9 canvas. drawBitmap (mBitmap, 0, 0, mPaint); // draw (original image)
10
11 ColorMatrix mColorMatrix = new ColorMatrix (); // creates a color matrix object.
12 mColorMatrix. set (array); // sets the color matrix value.
13 mPaint. setColorFilter (new ColorMatrixColorFilter (mColorMatrix); // sets the paint color filter.

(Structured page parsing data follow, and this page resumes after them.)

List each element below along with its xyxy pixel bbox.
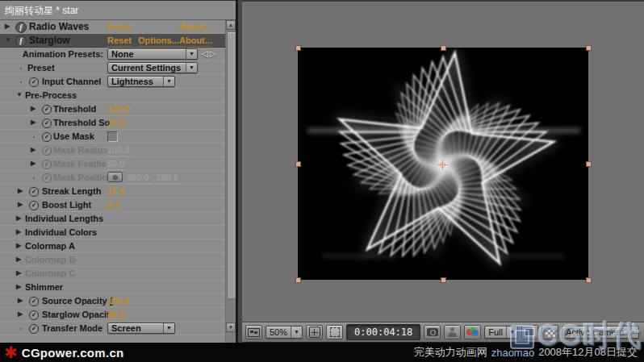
group-row-individual-colors[interactable]: ▶ Individual Colors xyxy=(0,226,225,239)
expand-arrow-icon[interactable]: ▶ xyxy=(16,239,21,252)
options-link[interactable]: Options... xyxy=(138,35,179,47)
effect-parameter-list: ▶ ƒ Radio Waves Reset About... ▼ ƒ Starg… xyxy=(0,20,225,335)
reset-link[interactable]: Reset xyxy=(107,21,132,33)
collapse-arrow-icon[interactable]: ▼ xyxy=(16,89,23,102)
stopwatch-icon[interactable]: ✓ xyxy=(29,77,39,87)
layer-handle-bottom-center[interactable] xyxy=(441,277,446,283)
preset-prev-arrow[interactable]: ◁ xyxy=(202,49,210,58)
composition-canvas[interactable] xyxy=(298,48,588,280)
group-label[interactable]: Individual Lengths xyxy=(25,212,103,225)
expand-arrow-icon[interactable]: ▶ xyxy=(31,116,36,129)
show-snapshot-button[interactable] xyxy=(444,325,461,339)
scroll-down-icon[interactable]: ▼ xyxy=(226,322,236,332)
chevron-down-icon: ▼ xyxy=(291,327,302,338)
expand-arrow-icon[interactable]: ▶ xyxy=(18,198,23,211)
group-row-pre-process[interactable]: ▼ Pre-Process xyxy=(0,89,225,102)
expand-arrow-icon[interactable]: ▶ xyxy=(16,226,21,239)
param-value[interactable]: 100.0 xyxy=(107,295,130,307)
group-label[interactable]: Pre-Process xyxy=(25,89,77,102)
preset-dropdown[interactable]: Current Settings ▼ xyxy=(107,62,198,73)
use-mask-checkbox[interactable] xyxy=(107,131,118,142)
expand-arrow-icon[interactable]: ▶ xyxy=(18,185,23,198)
group-label[interactable]: Individual Colors xyxy=(25,226,97,239)
about-link[interactable]: About... xyxy=(179,21,212,33)
expand-arrow-icon[interactable]: ▶ xyxy=(31,157,36,170)
effect-name[interactable]: Radio Waves xyxy=(29,20,89,33)
safe-zones-button[interactable] xyxy=(306,325,323,339)
group-row-colormap-c[interactable]: ▶ Colormap C xyxy=(0,267,225,281)
layer-handle-bottom-right[interactable] xyxy=(586,277,592,283)
param-label: Streak Length xyxy=(42,185,101,198)
stopwatch-icon[interactable]: ✓ xyxy=(42,105,52,114)
snapshot-button[interactable] xyxy=(424,325,441,339)
group-row-individual-lengths[interactable]: ▶ Individual Lengths xyxy=(0,212,225,226)
stopwatch-icon[interactable]: ✓ xyxy=(29,324,39,334)
stopwatch-icon[interactable]: ✓ xyxy=(42,132,52,142)
panel-divider[interactable] xyxy=(236,0,242,343)
input-channel-dropdown[interactable]: Lightness ▼ xyxy=(107,76,175,87)
reset-link[interactable]: Reset xyxy=(107,35,132,47)
param-label: Mask Radius xyxy=(53,144,107,156)
group-label[interactable]: Colormap A xyxy=(25,239,75,252)
param-row-starglow-opacity: ▶ ✓ Starglow Opacit 80.0 xyxy=(0,308,225,322)
flowchart-button[interactable] xyxy=(245,325,262,339)
region-of-interest-button[interactable] xyxy=(521,325,538,339)
effect-panel-scrollbar[interactable]: ▲ ▼ xyxy=(225,20,236,343)
current-time-display[interactable]: 0:00:04:18 xyxy=(346,324,420,340)
viewer-toolbar: 50% ▼ 0:00:04:18 Full ▼ Active Camera ▼ … xyxy=(242,322,644,343)
transfer-mode-dropdown[interactable]: Screen ▼ xyxy=(107,322,175,334)
param-label: Mask Positio xyxy=(53,171,107,184)
animation-presets-dropdown[interactable]: None ▼ xyxy=(107,48,198,60)
layer-handle-mid-left[interactable] xyxy=(295,161,301,167)
effect-controls-tab[interactable]: 绚丽转动星 * star xyxy=(0,2,236,20)
after-effects-window: 绚丽转动星 * star ▶ ƒ Radio Waves Reset About… xyxy=(0,0,644,362)
effect-name[interactable]: Starglow xyxy=(29,34,70,47)
stopwatch-icon[interactable]: ✓ xyxy=(42,119,52,128)
effect-row-radio-waves[interactable]: ▶ ƒ Radio Waves Reset About... xyxy=(0,20,225,34)
point-picker-icon[interactable]: ⊕ xyxy=(107,172,123,182)
param-value[interactable]: 15.0 xyxy=(107,117,124,129)
resolution-dropdown[interactable]: Full ▼ xyxy=(484,326,518,339)
expand-arrow-icon[interactable]: ▶ xyxy=(18,308,23,321)
layer-handle-mid-right[interactable] xyxy=(586,161,592,167)
expand-arrow-icon[interactable]: ▶ xyxy=(16,253,21,266)
scroll-up-icon[interactable]: ▲ xyxy=(226,20,236,30)
composition-viewer-panel[interactable] xyxy=(242,0,644,344)
magnification-dropdown[interactable]: 50% ▼ xyxy=(266,326,303,339)
3d-view-dropdown[interactable]: Active Camera ▼ xyxy=(562,326,639,339)
expand-arrow-icon[interactable]: ▶ xyxy=(16,281,21,293)
param-value[interactable]: 130.0 xyxy=(107,103,130,115)
layer-handle-top-left[interactable] xyxy=(295,45,301,51)
show-channel-button[interactable] xyxy=(464,325,481,339)
expand-arrow-icon[interactable]: ▶ xyxy=(31,144,36,156)
param-value[interactable]: 15.0 xyxy=(107,185,124,198)
param-label: Boost Light xyxy=(42,198,91,211)
param-value[interactable]: 2.0 xyxy=(107,199,119,211)
expand-arrow-icon[interactable]: ▶ xyxy=(16,212,21,225)
stopwatch-icon[interactable]: ✓ xyxy=(29,201,39,210)
param-value[interactable]: 80.0 xyxy=(107,309,124,321)
about-link[interactable]: About... xyxy=(179,35,212,47)
transparency-grid-button[interactable] xyxy=(326,325,343,339)
pixel-aspect-button[interactable] xyxy=(542,325,558,339)
stopwatch-icon[interactable]: ✓ xyxy=(29,297,39,306)
group-row-colormap-b[interactable]: ▶ Colormap B xyxy=(0,253,225,267)
stopwatch-icon: ✓ xyxy=(42,160,52,169)
expand-arrow-icon[interactable]: ▶ xyxy=(16,267,21,280)
expand-arrow-icon[interactable]: ▶ xyxy=(31,102,36,115)
collapse-arrow-icon[interactable]: ▼ xyxy=(5,34,11,47)
group-row-colormap-a[interactable]: ▶ Colormap A xyxy=(0,239,225,253)
group-label: Colormap B xyxy=(25,253,75,266)
layer-anchor-point[interactable] xyxy=(437,160,448,170)
layer-handle-top-right[interactable] xyxy=(586,45,592,51)
expand-arrow-icon[interactable]: ▶ xyxy=(5,20,10,33)
expand-arrow-icon[interactable]: ▶ xyxy=(18,294,23,307)
stopwatch-icon[interactable]: ✓ xyxy=(29,310,39,320)
layer-handle-bottom-left[interactable] xyxy=(295,277,301,283)
group-label[interactable]: Shimmer xyxy=(25,281,63,293)
group-row-shimmer[interactable]: ▶ Shimmer xyxy=(0,281,225,294)
layer-handle-top-center[interactable] xyxy=(441,45,446,51)
preset-next-arrow[interactable]: ▷ xyxy=(210,49,218,58)
stopwatch-icon[interactable]: ✓ xyxy=(29,187,39,197)
effect-row-starglow[interactable]: ▼ ƒ Starglow Reset Options... About... xyxy=(0,34,225,48)
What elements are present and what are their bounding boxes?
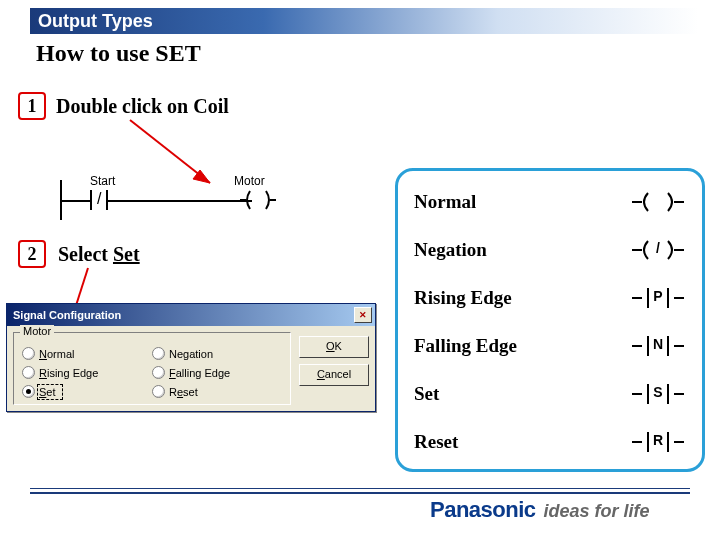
coil-char: R bbox=[632, 432, 684, 448]
radio-label: Reset bbox=[169, 386, 198, 398]
radio-label: Set bbox=[39, 386, 56, 398]
radio-icon bbox=[152, 366, 165, 379]
coil-reset-icon: R bbox=[632, 431, 684, 453]
footer-divider bbox=[30, 488, 690, 494]
brand-tagline: ideas for life bbox=[544, 501, 650, 522]
step-2-set: Set bbox=[113, 243, 140, 265]
coil-label: Motor bbox=[234, 174, 265, 188]
legend-label: Normal bbox=[414, 191, 476, 213]
radio-reset[interactable]: Reset bbox=[152, 385, 198, 398]
dialog-close-button[interactable]: ✕ bbox=[354, 307, 372, 323]
radio-label: Normal bbox=[39, 348, 74, 360]
close-icon: ✕ bbox=[359, 304, 367, 326]
coil-falling-icon: N bbox=[632, 335, 684, 357]
group-label: Motor bbox=[20, 325, 54, 337]
coil-char: / bbox=[632, 240, 684, 256]
coil-negation-icon: / bbox=[632, 239, 684, 261]
step-1-badge: 1 bbox=[18, 92, 46, 120]
radio-rising-edge[interactable]: Rising Edge bbox=[22, 366, 122, 379]
radio-icon bbox=[22, 347, 35, 360]
legend-label: Rising Edge bbox=[414, 287, 512, 309]
coil-char: N bbox=[632, 336, 684, 352]
legend-row-reset: Reset R bbox=[414, 431, 684, 453]
legend-label: Set bbox=[414, 383, 439, 405]
legend-label: Falling Edge bbox=[414, 335, 517, 357]
coil-output[interactable] bbox=[240, 187, 276, 217]
coil-set-icon: S bbox=[632, 383, 684, 405]
coil-char: P bbox=[632, 288, 684, 304]
legend-row-normal: Normal bbox=[414, 191, 684, 213]
dialog-body: Motor Normal Negation Rising Edge bbox=[7, 326, 375, 411]
dialog-signal-configuration: Signal Configuration ✕ Motor Normal Nega… bbox=[6, 303, 376, 412]
legend-row-set: Set S bbox=[414, 383, 684, 405]
section-band: Output Types bbox=[30, 8, 698, 34]
ok-button[interactable]: OK bbox=[299, 336, 369, 358]
brand-logo: Panasonic bbox=[430, 497, 536, 523]
radio-icon bbox=[22, 385, 35, 398]
radio-label: Negation bbox=[169, 348, 213, 360]
coil-type-legend: Normal Negation / Rising Edge P Falling … bbox=[395, 168, 705, 472]
dialog-titlebar: Signal Configuration ✕ bbox=[7, 304, 375, 326]
coil-rising-icon: P bbox=[632, 287, 684, 309]
cancel-button[interactable]: Cancel bbox=[299, 364, 369, 386]
coil-char: S bbox=[632, 384, 684, 400]
ladder-diagram: Start / Motor bbox=[60, 180, 280, 220]
legend-label: Reset bbox=[414, 431, 458, 453]
radio-normal[interactable]: Normal bbox=[22, 347, 122, 360]
radio-icon bbox=[152, 347, 165, 360]
radio-negation[interactable]: Negation bbox=[152, 347, 213, 360]
dialog-title-text: Signal Configuration bbox=[13, 304, 121, 326]
legend-label: Negation bbox=[414, 239, 487, 261]
radio-label: Falling Edge bbox=[169, 367, 230, 379]
page-title: How to use SET bbox=[36, 40, 201, 67]
radio-group-motor: Motor Normal Negation Rising Edge bbox=[13, 332, 291, 405]
step-2-prefix: Select bbox=[58, 243, 113, 265]
dialog-buttons: OK Cancel bbox=[299, 332, 369, 405]
radio-icon bbox=[22, 366, 35, 379]
radio-label: Rising Edge bbox=[39, 367, 98, 379]
brand-footer: Panasonic ideas for life bbox=[430, 497, 650, 523]
radio-set[interactable]: Set bbox=[22, 385, 122, 398]
legend-row-negation: Negation / bbox=[414, 239, 684, 261]
contact-nc: / bbox=[90, 190, 118, 210]
coil-normal-icon bbox=[632, 191, 684, 213]
legend-row-falling: Falling Edge N bbox=[414, 335, 684, 357]
radio-falling-edge[interactable]: Falling Edge bbox=[152, 366, 230, 379]
radio-icon bbox=[152, 385, 165, 398]
contact-label: Start bbox=[90, 174, 115, 188]
legend-row-rising: Rising Edge P bbox=[414, 287, 684, 309]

14 canvas. drawBitmap (mBitmap, 0, 0, mPaint); // sketch (processed image)
15}
Among them, mBitmap is the image object to be processed. Array is used to store the user input values we obtain from the EditText control. How can I store user input values in the EditText control in an array? You can use the following method.
1 /**
2 * Function: Obtain the input value from EditText and store it in the array.
3 * Param:
4 * Author: blog Park-still indifferent
5 */
6 public void getValues (){
7 for (int I = 0; I <20; I ++ ){
8 array [I] = Float. valueOf (mEditText [I]. getText (). toString ());
9}
10}
2.3 instance Effects
After running the program, enter the color matrix value in the interface shown in 6 and click the "transform" button to see different image processing effects.
If we increase the red weight of the color matrix by 2 times, we can get the reddish image 7.
Figure 7 effect of a red image
In addition, we can also use the color matrix to easily achieve high contrast, high saturation, color phase conversion and other image processing effects, as shown in 8.